In some embodiments, the computing device 100 may have different processors, operating systems, and input devices consistent with the device. For example, in one embodiment the computing device 100 is a TREO 180, 270, 1060, 600, 650, 680, 700 p, 700 w, or 750 smart phone manufactured by Palm, Inc. In some of these embodiments, the TREO smart phone is operated under the control of the PalmOS operating system and includes a stylus input device as well as a five-way navigator device.

In other embodiments the computing device 100 is a mobile device, such as a JAVA-enabled cellular telephone or personal digital assistant (PDA), such as the i55sr, i58sr, i85s, i88s, i90c, i95cl, or the iM1100, all of which are manufactured by Motorola Corp. of Schaumburg, Ill., the 6035 or the 7135, manufactured by Kyocera of Kyoto, Japan, or the i300 or i330, manufactured by Samsung Electronics Co., Ltd., of Seoul, Korea.

In still other embodiments, the computing device 100 is a Blackberry handheld or smart phone, such as the devices manufactured by Research In Motion Limited, including the Blackberry 7100 series, 8700 series, 7700 series, 7200 series, the Blackberry 7520, or the Blackberry PEARL 8100. In yet other embodiments, the computing device 100 is a smart phone, Pocket PC, Pocket PC Phone, or other handheld mobile device supporting Microsoft Windows Mobile Software. Moreover, the computing device 100 can be any workstation, desktop computer, laptop or notebook computer, server, handheld computer, mobile telephone, any other computer, or other form of computing or telecommunications device that is capable of communication and that has sufficient processor power and memory capacity to perform the operations described herein.

In some embodiments, the computing device 100 comprises a combination of devices, such as a mobile phone combined with a digital audio player or portable media player. In one of these embodiments, the computing device 100 is a Motorola RAZR or Motorola ROKR line of combination digital audio players and mobile phones. In another of these embodiments, the computing device 100 is an iPhone smartphone, manufactured by Apple Computer of Cupertino, Calif.

Referring now to FIG. 2, a block diagram depicts one embodiment of a system providing mechanisms for authenticating contents of a bottle containing an alcoholic beverage during its progress through a distribution channel. The system includes a neck seal applicator module 202, a bottle tag attachment module 204, and a storage element 206. The neck seal applicator module 202 attaches, to a bottle containing an alcoholic beverage, a neck seal 210 including a neck seal identification number and an invisible security taggant. The bottle tag attachment module 204 attaches, to the bottle containing the alcoholic beverage, a radio-frequency identification tag 220 storing a bottle tag number. The storage element 206 stores an association between the bottle tag number and the neck seal identification number. In some embodiments, the bottle is a wine bottle. In other embodiments, the bottle contains malt liquor. In still other embodiments, the bottle contains spirits. The alcoholic beverage may include, without limitation, wine, spirits, malt liquor and other alcoholic beverages.

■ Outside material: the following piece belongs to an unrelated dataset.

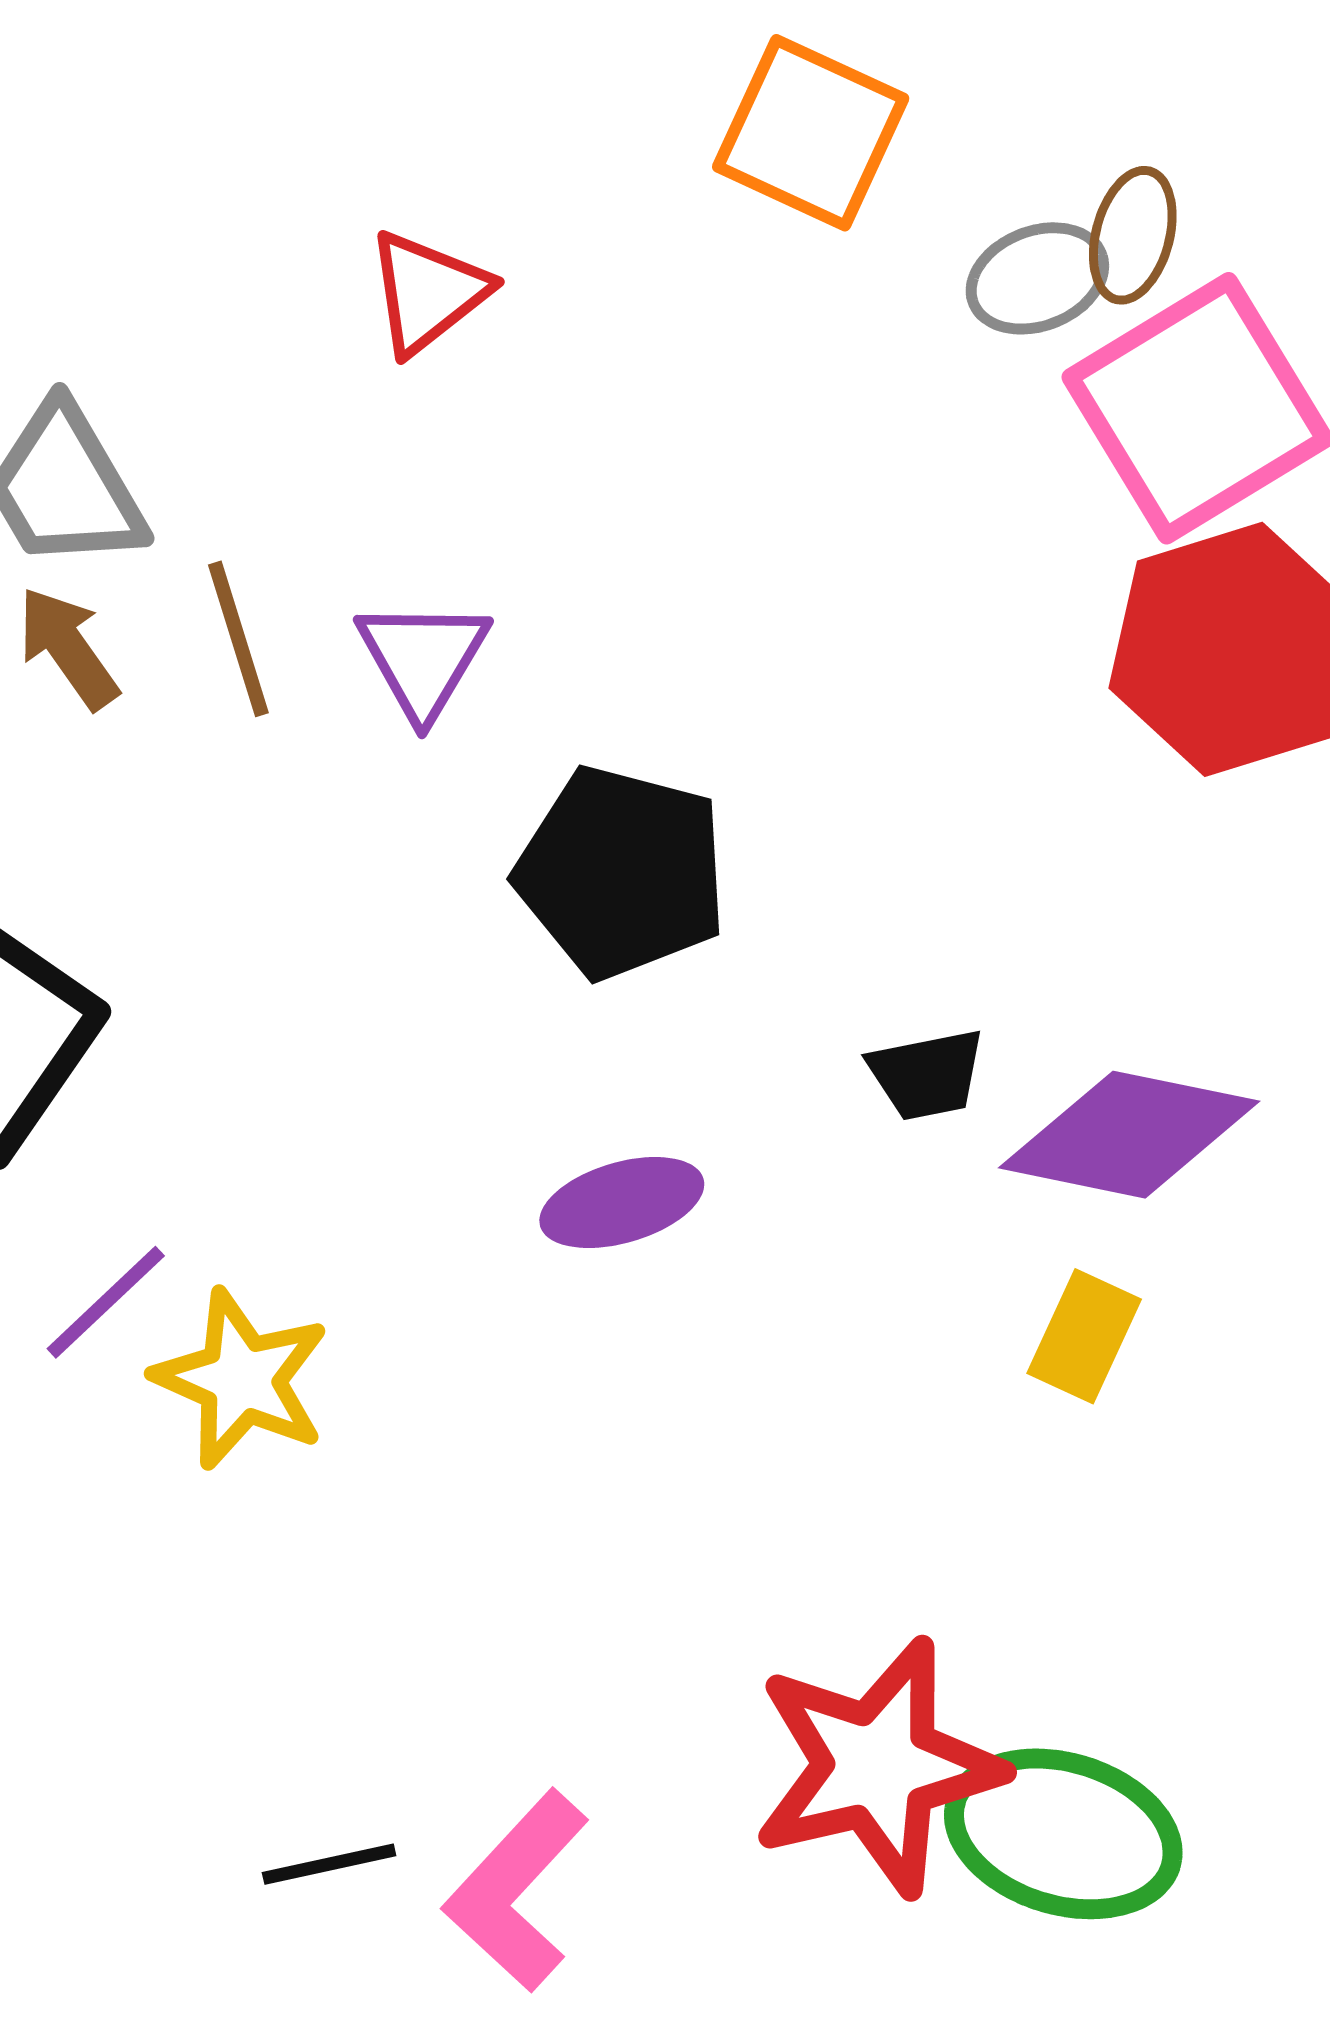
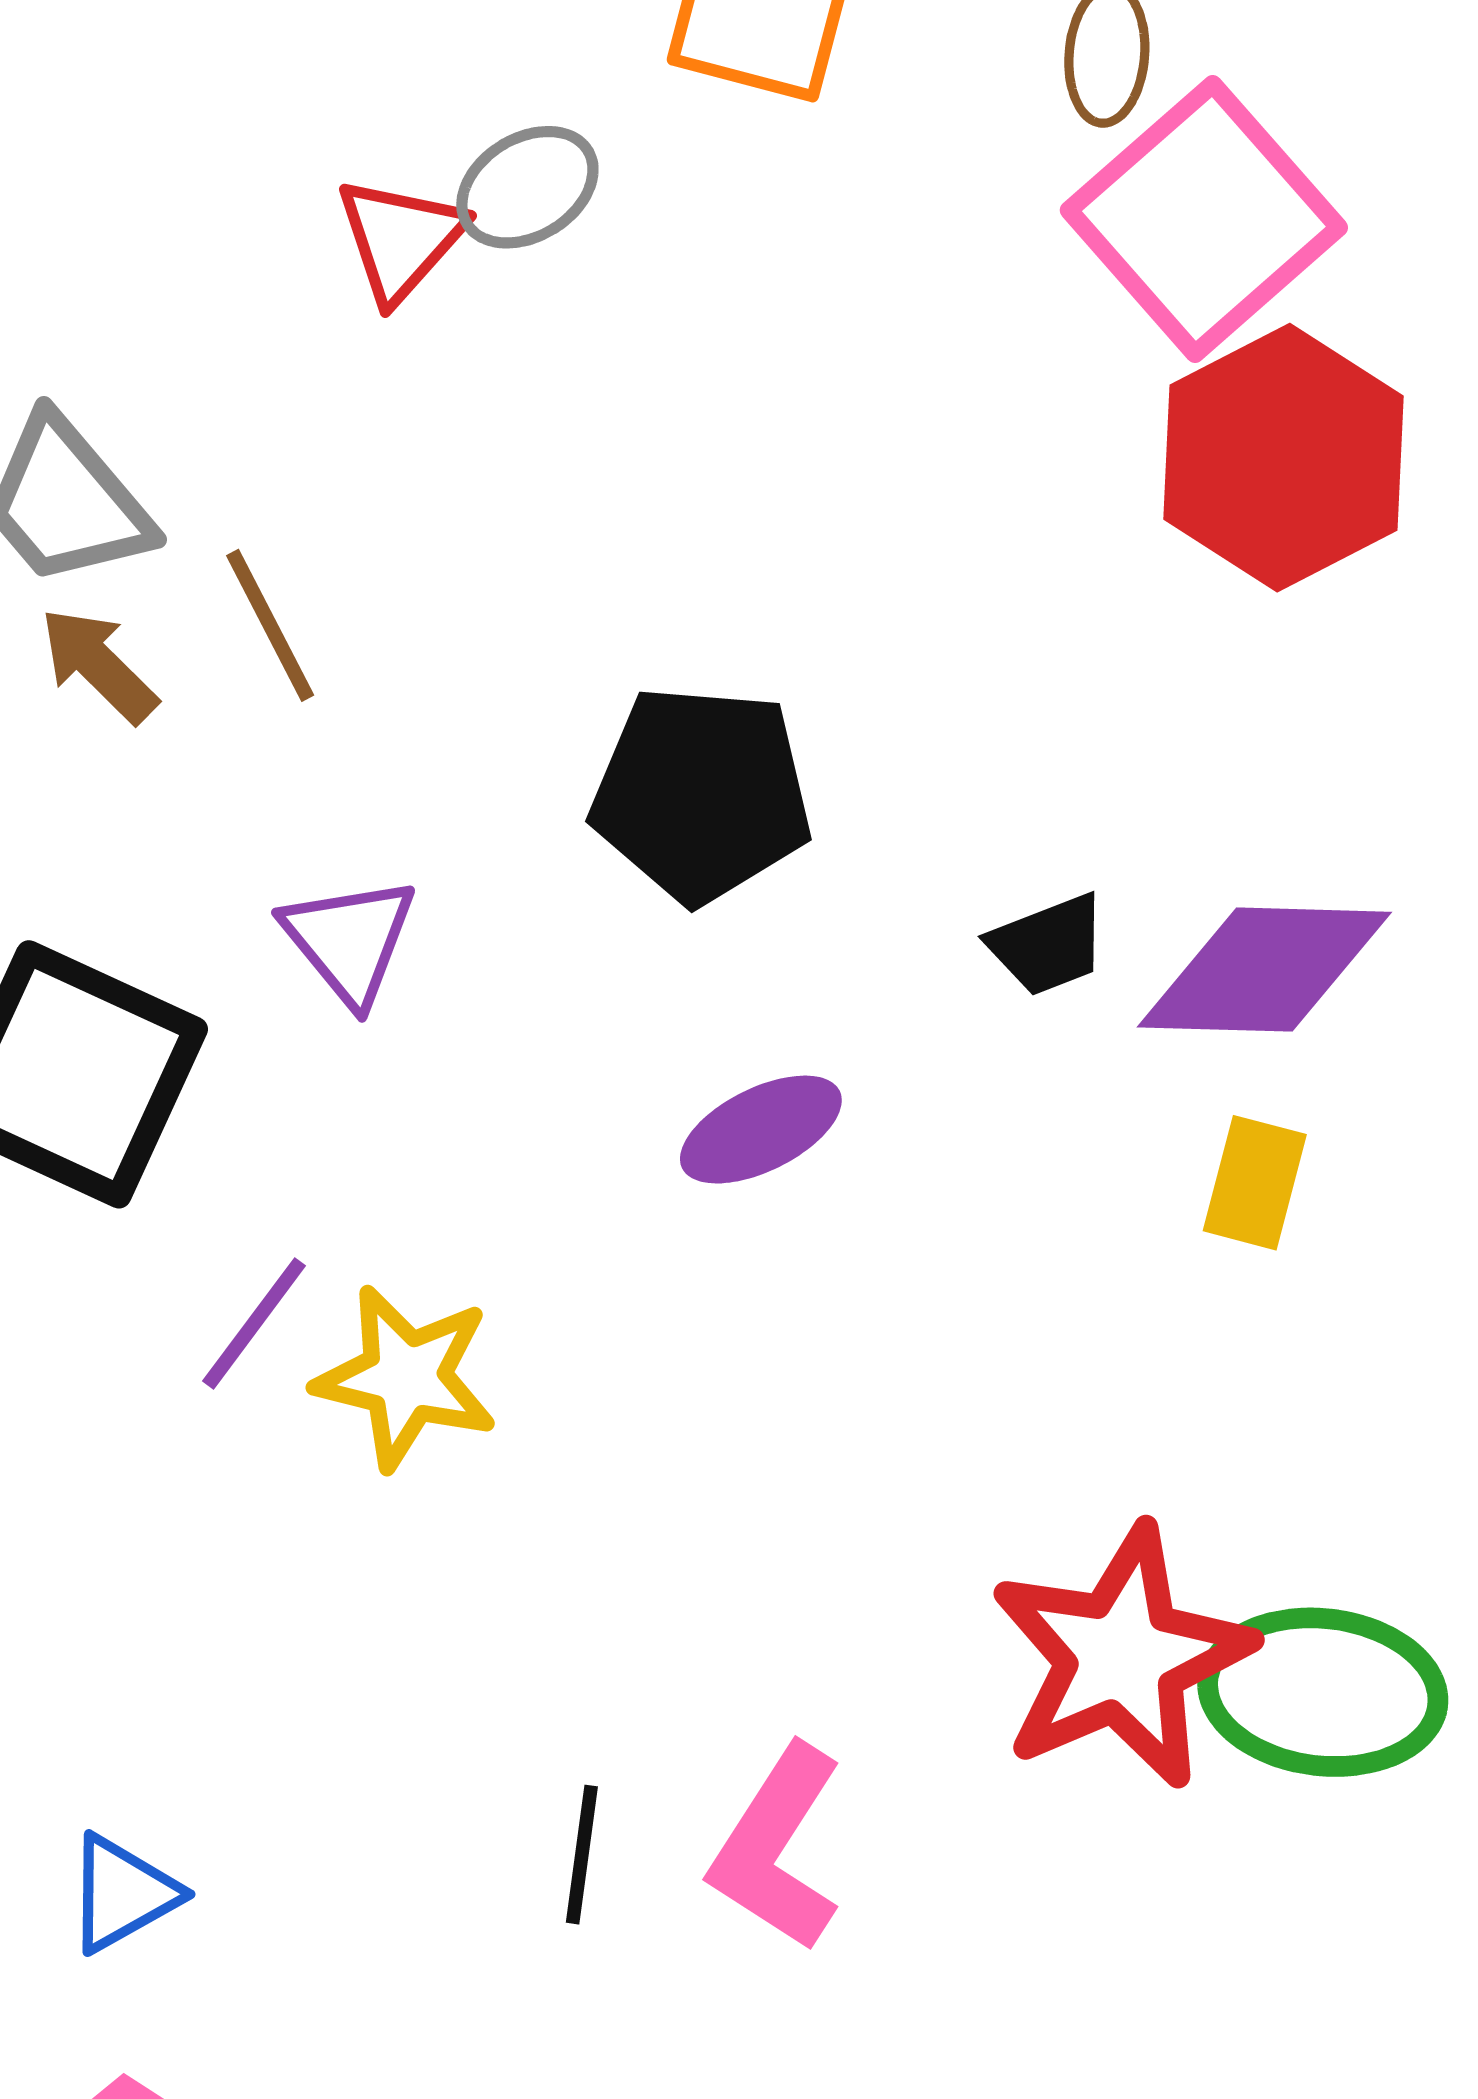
gray ellipse: (1037, 278) -> (527, 187), moved
purple triangle: (423, 658) -> (349, 940), moved
black line: (329, 1864) -> (582, 1855), turned -60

Verifiable provenance of fine wine, spirits, malt liquor and other alcoholic beverages, in terms of the quality of storage, authenticity, and traceability of each bottle containing the alcoholic beverage, demonstrably increases the value of the alcoholic beverage. In one embodiment, the system provides modules used in a bottling process to provide mechanisms for authenticating contents of a bottle containing an alcoholic beverage during its progress through a distribution channel. In another embodiment, the system includes local modules, residing at a winery, chateau, or bottling facility, which produce a bottle including the mechanisms for authenticating the contents of the bottle. In still another embodiment, the system includes local modules, residing at a winery, a chateau, or a bottling facility, which produce a bottle including the mechanisms for certifying the provenance of the bottle. In some embodiments, the system includes a control station providing a centralized location for coordinating authentication processes, storing records and providing descriptions of provenance to purchasers of the bottle. In other embodiments, the system provides modules used in a labeling process to provide mechanisms for authenticating contents of the bottle. In still other embodiments, the modules are provided in either a stand-alone system or as modules for incorporation into an existing bottling or labeling process. In yet other embodiments, the modules are integrated with a bottling or labeling production line.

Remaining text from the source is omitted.